Leave every image behind and restate the data word for word.

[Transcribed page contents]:
========================================================================
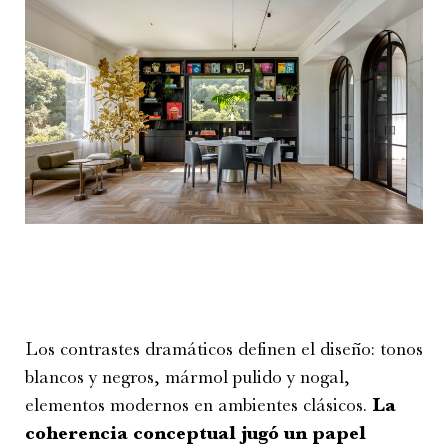
Los contrastes dramáticos definen el diseño: tonos
blancos y negros, mármol pulido y nogal,
elementos modernos en ambientes clásicos.
La
coherencia conceptual jugó un papel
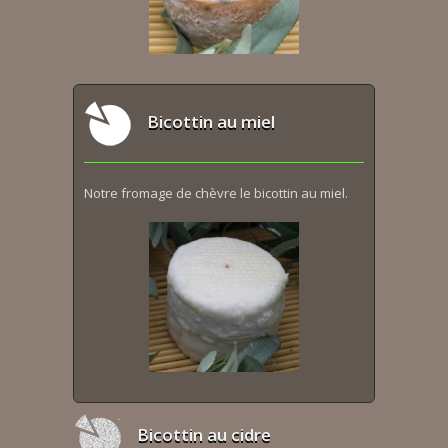
Bicottin au miel
Notre fromage de chèvre le bicottin au miel.
Bicottin au cidre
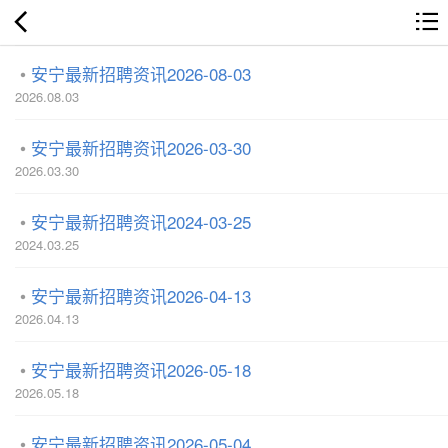
安宁最新招聘资讯2026-08-03
2026.08.03
安宁最新招聘资讯2026-03-30
2026.03.30
安宁最新招聘资讯2024-03-25
2024.03.25
安宁最新招聘资讯2026-04-13
2026.04.13
安宁最新招聘资讯2026-05-18
2026.05.18
安宁最新招聘资讯2026-05-04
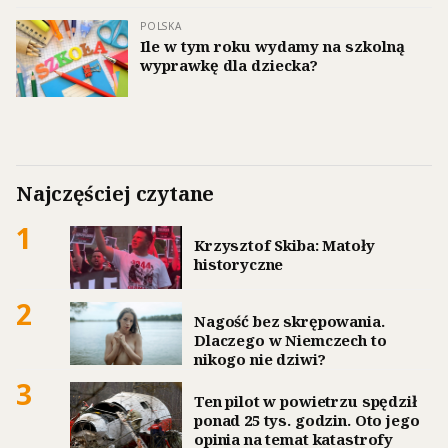
POLSKA
Ile w tym roku wydamy na szkolną
wyprawkę dla dziecka?
Najczęściej czytane
1
Krzysztof Skiba: Matoły
historyczne
2
Nagość bez skrępowania.
Dlaczego w Niemczech to
nikogo nie dziwi?
3
Ten pilot w powietrzu spędził
ponad 25 tys. godzin. Oto jego
opinia na temat katastrofy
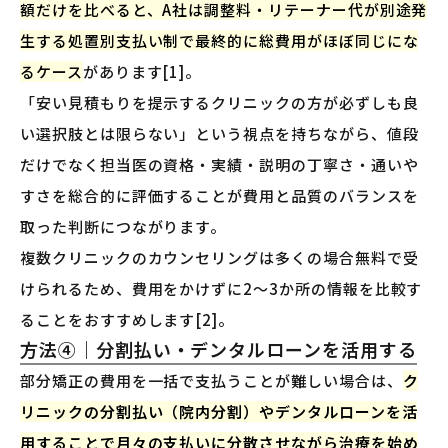
額だけを比べると、A社は調整料・リテーナー代が別途発
生する処置別支払い制で最終的に総費用がほぼ同じにな
るケース
があります[1]。
「安い見積もりを提示するクリニックの方が必ずしも良
い選択肢とは限らない」という視点を持ちながら、値段
だけでなく担当医の資格・実績・説明の丁寧さ・通いや
すさを総合的に評価することが費用と品質のバランスを
取った判断につながります。
複数クリニックのカウンセリングは多くの場合無料で受
けられるため、費用をかけずに2〜3か所の情報を比較す
ることをおすすめします[2]。
方法④｜分割払い・デンタルローンを活用する
部分矯正の費用を一括で支払うことが難しい場合は、
ク
リニックの分割払い（院内分割）やデンタルローンを活
用することで月々の支払いに分散させながら治療を始め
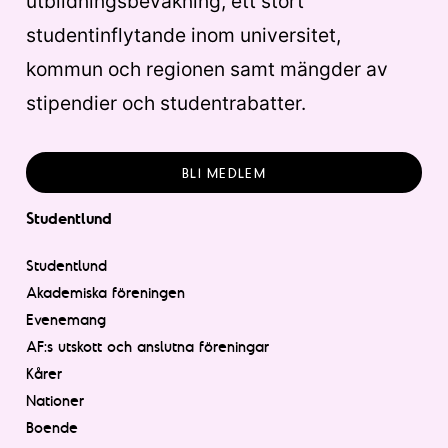
utbildningsbevakning, ett stort
studentinflytande inom universitet,
kommun och regionen samt mängder av
stipendier och studentrabatter.
BLI MEDLEM
Studentlund
Studentlund
Akademiska föreningen
Evenemang
AF:s utskott och anslutna föreningar
Kårer
Nationer
Boende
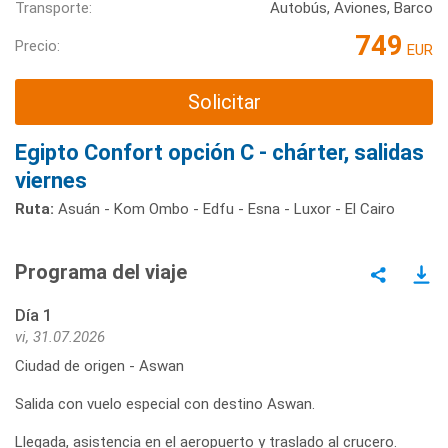
Transporte:
Autobús, Aviones, Barco
749
Precio:
EUR
Solicitar
Egipto Confort opción C - chárter, salidas
viernes
Ruta:
Asuán - Kom Ombo - Edfu - Esna - Luxor - El Cairo
Programa del viaje
Día 1
vi, 31.07.2026
Ciudad de origen - Aswan
Salida con vuelo especial con destino Aswan.
Llegada, asistencia en el aeropuerto y traslado al crucero.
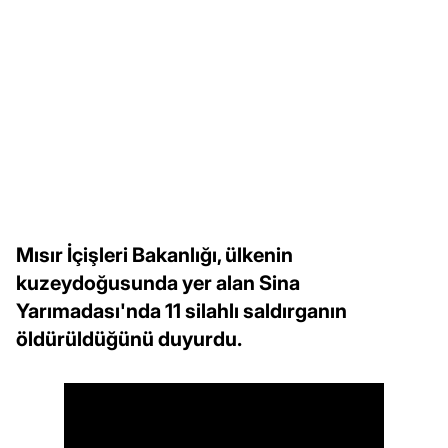
Mısır İçişleri Bakanlığı, ülkenin
kuzeydoğusunda yer alan Sina
Yarımadası'nda 11 silahlı saldırganın
öldürüldüğünü duyurdu.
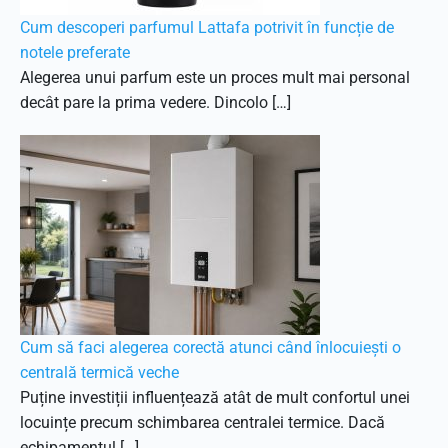
Cum descoperi parfumul Lattafa potrivit în funcție de
notele preferate
Alegerea unui parfum este un proces mult mai personal
decât pare la prima vedere. Dincolo […]
Cum să faci alegerea corectă atunci când înlocuiești o
centrală termică veche
Puține investiții influențează atât de mult confortul unei
locuințe precum schimbarea centralei termice. Dacă
echipamentul […]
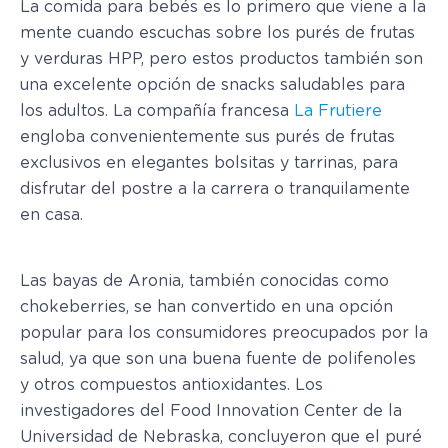
La comida para bebés es lo primero que viene a la
mente cuando escuchas sobre los purés de frutas
y verduras HPP, pero estos productos también son
una excelente opción de snacks saludables para
los adultos. La compañía francesa
La Frutiere
engloba convenientemente sus purés de frutas
exclusivos en elegantes bolsitas y tarrinas, para
disfrutar del postre a la carrera o tranquilamente
en casa.
Las bayas de Aronia, también conocidas como
chokeberries, se han convertido en una opción
popular para los consumidores preocupados por la
salud, ya que son una buena fuente de polifenoles
y otros compuestos antioxidantes. Los
investigadores del Food Innovation Center de la
Universidad de Nebraska, concluyeron que el puré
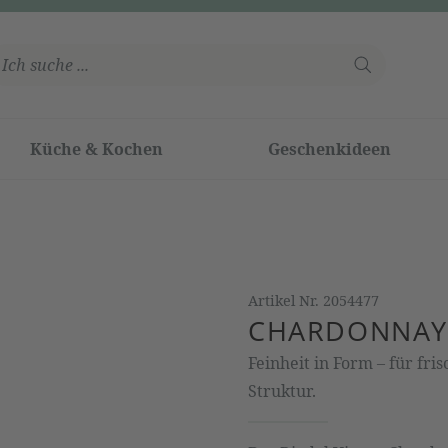
Küche & Kochen
Geschenkideen
Artikel Nr.
2054477
CHARDONNAY 
Feinheit in Form – für fr
Struktur.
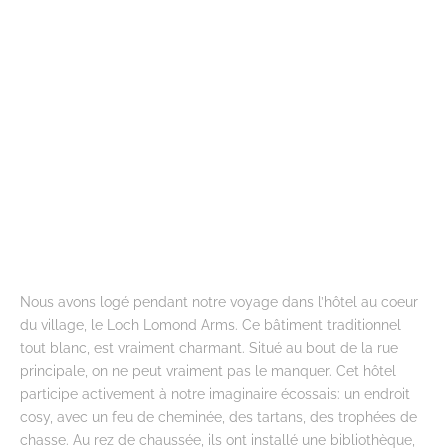
Nous avons logé pendant notre voyage dans l’hôtel au coeur
du village, le Loch Lomond Arms. Ce bâtiment traditionnel
tout blanc, est vraiment charmant. Situé au bout de la rue
principale, on ne peut vraiment pas le manquer. Cet hôtel
participe activement à notre imaginaire écossais: un endroit
cosy, avec un feu de cheminée, des tartans, des trophées de
chasse. Au rez de chaussée, ils ont installé une bibliothèque,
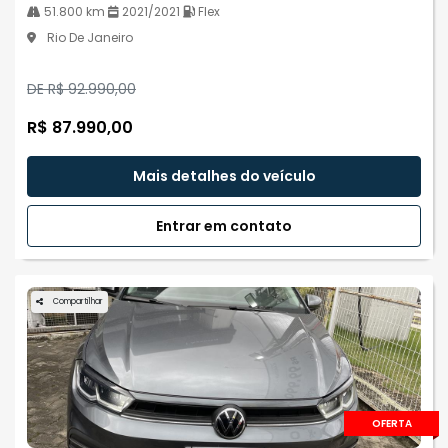
51.800 km
2021/2021
Flex
Rio De Janeiro
DE R$ 92.990,00
R$ 87.990,00
Mais detalhes do veículo
Entrar em contato
Compartilhar
OFERTA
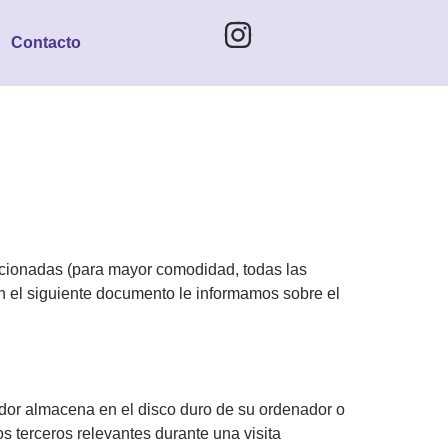
Contacto
elacionadas (para mayor comodidad, todas las
n el siguiente documento le informamos sobre el
dor almacena en el disco duro de su ordenador o
s terceros relevantes durante una visita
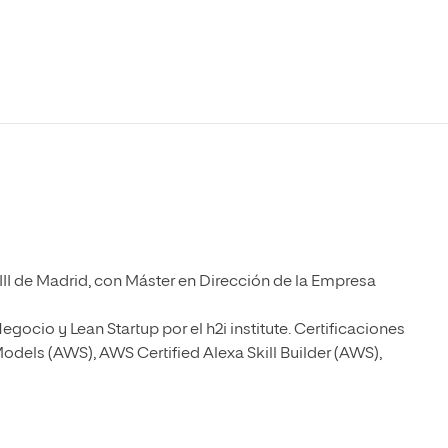
Máster Universitario en Psicopedagogía
olíticas y Relaciones
Acceso universitario para
na de Movilidad
nales
mayores
nacional
Máster Universitario en Atención Temprana y
Desarrollo Infantil
Máster Universitario en Enseñanza de Español
como Lengua Extranjera (ELE)
 III de Madrid, con Máster en Dirección de la Empresa
cio y Lean Startup por el h2i institute. Certificaciones
odels (AWS), AWS Certified Alexa Skill Builder (AWS),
========================================================================
[Exercise solution]:
Los contrastes dramáticos definen el diseño: tonos
blancos y negros, mármol pulido y nogal,
elementos modernos en ambientes clásicos.
La
coherencia conceptual jugó un papel
Bicottin au miel
Notre fromage de chèvre le bicottin au miel.
Bicottin au cidre
安宁最新招聘资讯2026-08-03
2026.08.03
安宁最新招聘资讯2026-03-30
2026.03.30
安宁最新招聘资讯2024-03-25
2024.03.25
安宁最新招聘资讯2026-04-13
2026.04.13
安宁最新招聘资讯2026-05-18
2026.05.18
安宁最新招聘资讯2026-05-04
POLSKA
Ile w tym roku wydamy na szkolną
wyprawkę dla dziecka?
Najczęściej czytane
1
Krzysztof Skiba: Matoły
historyczne
2
Nagość bez skrępowania.
Dlaczego w Niemczech to
nikogo nie dziwi?
3
Ten pilot w powietrzu spędził
ponad 25 tys. godzin. Oto jego
opinia na temat katastrofy
額だけを比べると、A社は調整料・リテーナー代が別途発
生する処置別支払い制で最終的に総費用がほぼ同じにな
るケース
があります[1]。
「安い見積もりを提示するクリニックの方が必ずしも良
い選択肢とは限らない」という視点を持ちながら、値段
だけでなく担当医の資格・実績・説明の丁寧さ・通いや
すさを総合的に評価することが費用と品質のバランスを
取った判断につながります。
複数クリニックのカウンセリングは多くの場合無料で受
けられるため、費用をかけずに2〜3か所の情報を比較す
ることをおすすめします[2]。
方法④｜分割払い・デンタルローンを活用する
部分矯正の費用を一括で支払うことが難しい場合は、
ク
リニックの分割払い（院内分割）やデンタルローンを活
用することで月々の支払いに分散させながら治療を始め
utbildningsbevakning, ett stort
studentinflytande inom universitet,
kommun och regionen samt mängder av
stipendier och studentrabatter.
BLI MEDLEM
Studentlund
Studentlund
Akademiska föreningen
Evenemang
AF:s utskott och anslutna föreningar
Kårer
Nationer
Boende
Transporte:
Autobús, Aviones, Barco
749
Precio:
EUR
Solicitar
Egipto Confort opción C - chárter, salidas
viernes
Ruta:
Asuán - Kom Ombo - Edfu - Esna - Luxor - El Cairo
Programa del viaje
Día 1
vi, 31.07.2026
Ciudad de origen - Aswan
Salida con vuelo especial con destino Aswan.
Llegada, asistencia en el aeropuerto y traslado al crucero.
Mısır İçişleri Bakanlığı, ülkenin
kuzeydoğusunda yer alan Sina
Yarımadası'nda 11 silahlı saldırganın
öldürüldüğünü duyurdu.
Cum descoperi parfumul Lattafa potrivit în funcție de
notele preferate
Alegerea unui parfum este un proces mult mai personal
decât pare la prima vedere. Dincolo […]
Cum să faci alegerea corectă atunci când înlocuiești o
centrală termică veche
Puține investiții influențează atât de mult confortul unei
locuințe precum schimbarea centralei termice. Dacă
echipamentul […]
La comida para bebés es lo primero que viene a la
mente cuando escuchas sobre los purés de frutas
y verduras HPP, pero estos productos también son
una excelente opción de snacks saludables para
los adultos. La compañía francesa
La Frutiere
engloba convenientemente sus purés de frutas
exclusivos en elegantes bolsitas y tarrinas, para
disfrutar del postre a la carrera o tranquilamente
en casa.
Las bayas de Aronia, también conocidas como
chokeberries, se han convertido en una opción
popular para los consumidores preocupados por la
salud, ya que son una buena fuente de polifenoles
y otros compuestos antioxidantes. Los
investigadores del Food Innovation Center de la
Universidad de Nebraska, concluyeron que el puré
Küche & Kochen
Geschenkideen
Artikel Nr.
2054477
CHARDONNAY 
Feinheit in Form – für fr
Struktur.
Nous avons logé pendant notre voyage dans l’hôtel au coeur
du village, le Loch Lomond Arms. Ce bâtiment traditionnel
tout blanc, est vraiment charmant. Situé au bout de la rue
principale, on ne peut vraiment pas le manquer. Cet hôtel
participe activement à notre imaginaire écossais: un endroit
cosy, avec un feu de cheminée, des tartans, des trophées de
chasse. Au rez de chaussée, ils ont installé une bibliothèque,
51.800 km
2021/2021
Flex
Rio De Janeiro
DE R$ 92.990,00
R$ 87.990,00
Mais detalhes do veículo
Entrar em contato
Compartilhar
OFERTA
Contacto
elacionadas (para mayor comodidad, todas las
n el siguiente documento le informamos sobre el
dor almacena en el disco duro de su ordenador o
s terceros relevantes durante una visita
Máster Universitario en Psicopedagogía
olíticas y Relaciones
Acceso universitario para
na de Movilidad
nales
mayores
nacional
Máster Universitario en Atención Temprana y
Desarrollo Infantil
Máster Universitario en Enseñanza de Español
como Lengua Extranjera (ELE)
 III de Madrid, con Máster en Dirección de la Empresa
cio y Lean Startup por el h2i institute. Certificaciones
odels (AWS), AWS Certified Alexa Skill Builder (AWS),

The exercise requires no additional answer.